BLVR: Nina shows some awareness of her whiteness when she moves to New York. She notes that Michael Brown was murdered the day before she signed the lease on her apartment with Seth, and she spends a couple paragraphs, a couple different times, talking about Eric Garner’s murder by police not far from her. Why did you choose to make Nina aware of this, and to reference these specific events?
SG: This calls back to your earlier question about self-awareness. I decided as I was revising the novel that I wanted to compress the story’s events into the two-year period leading up to Trump’s election. I believe the election was a pivotal event for us as a country, and had devastating personal and familial ramifications for a lot of Americans, myself included. As an author, I needed to examine the emotional effects of the election in my life, and in the lives of those I come into contact with on this plane of existence. That includes examining my whiteness. I can’t ignore that Nina is white. Her inner circle is majority white. She moves to New York City and is in the class of young artists gentrifying Brooklyn. She lives in two gentrifying neighborhoods that I know well, because I also lived there. As I said earlier, I take information from memory, because I believe that an author’s memory is a set of signs and symbols unlocking the truth of who I am as a being. Writing toward truth, the historical events of that period were not something I could ignore, given that the novel is a satire of white toxicity, and partially takes place in Brooklyn. Those events shaped New York City. They called to our collective attention that we had been failing one another as human beings. I was part of the marches and die-ins across the city that followed those atrocities. Nina sees them. Others in her midst choose not to. She’s incorporating all of that information into her total version of the truth.

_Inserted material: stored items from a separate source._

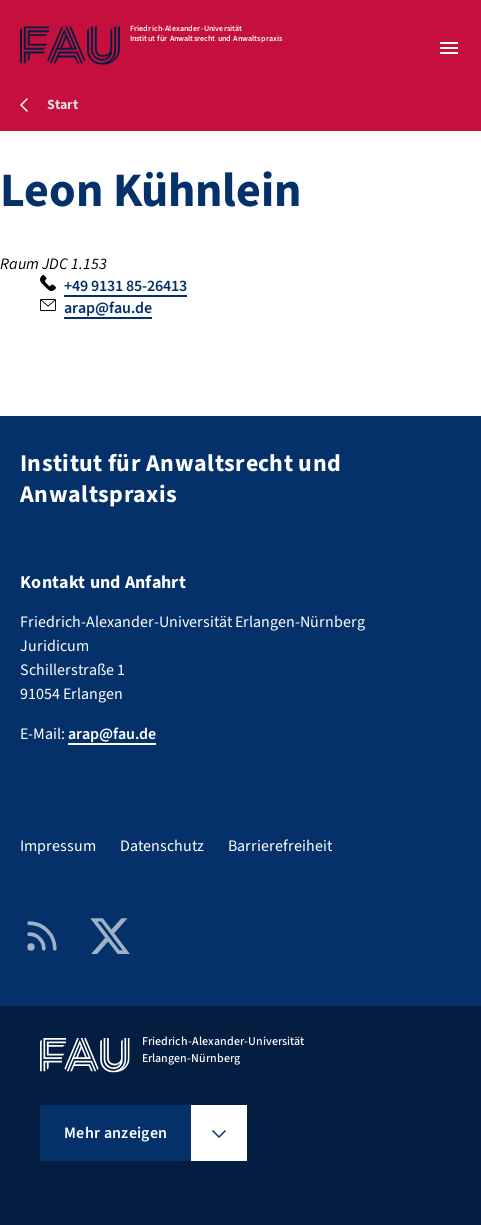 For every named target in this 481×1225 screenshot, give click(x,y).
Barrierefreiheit (280, 846)
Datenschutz (162, 846)
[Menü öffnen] (449, 48)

BLVR: I thought it was interesting that Nina describes Daniel Pantaleo, Garner’s killer, as someone who broke his pledge.
SG: The NYPD’s first pledge is to, “Protect the lives and property of our fellow citizens and impartially enforce the law.”
BLVR: I sense the title is mocking the idea of “true love,” but not necessarily love. What are your thoughts on true love? Can it exist?
SG: Absolutely. I think “love” is a bit broad, as a term. It captures too much to really refer to anything specific. Yes, love is devastating. Is that the same love that’s ecstatic? Or joyful? Or sensual? Or the kind of love that is also grief? I think of true love not as a fairy tale concept, but as an orientation to the one or ones to whom you commit and devote yourself completely, with full vulnerability, transparency, and honesty.
BLVR: I love seeing the range in your work, from Binary Star to Sunshine State and now True Love. What’s next for you, writing-wise?
SG: I’m writing short stories, to practice new skills and revive old material. I’m also working on a longer work of nonfiction, and I just finished a story for the New York Times about Cassadaga, Florida, the “psychic capital of the world.” It comes out the first week of August, and is called, “Talking to the Dead in the Sunshine State.”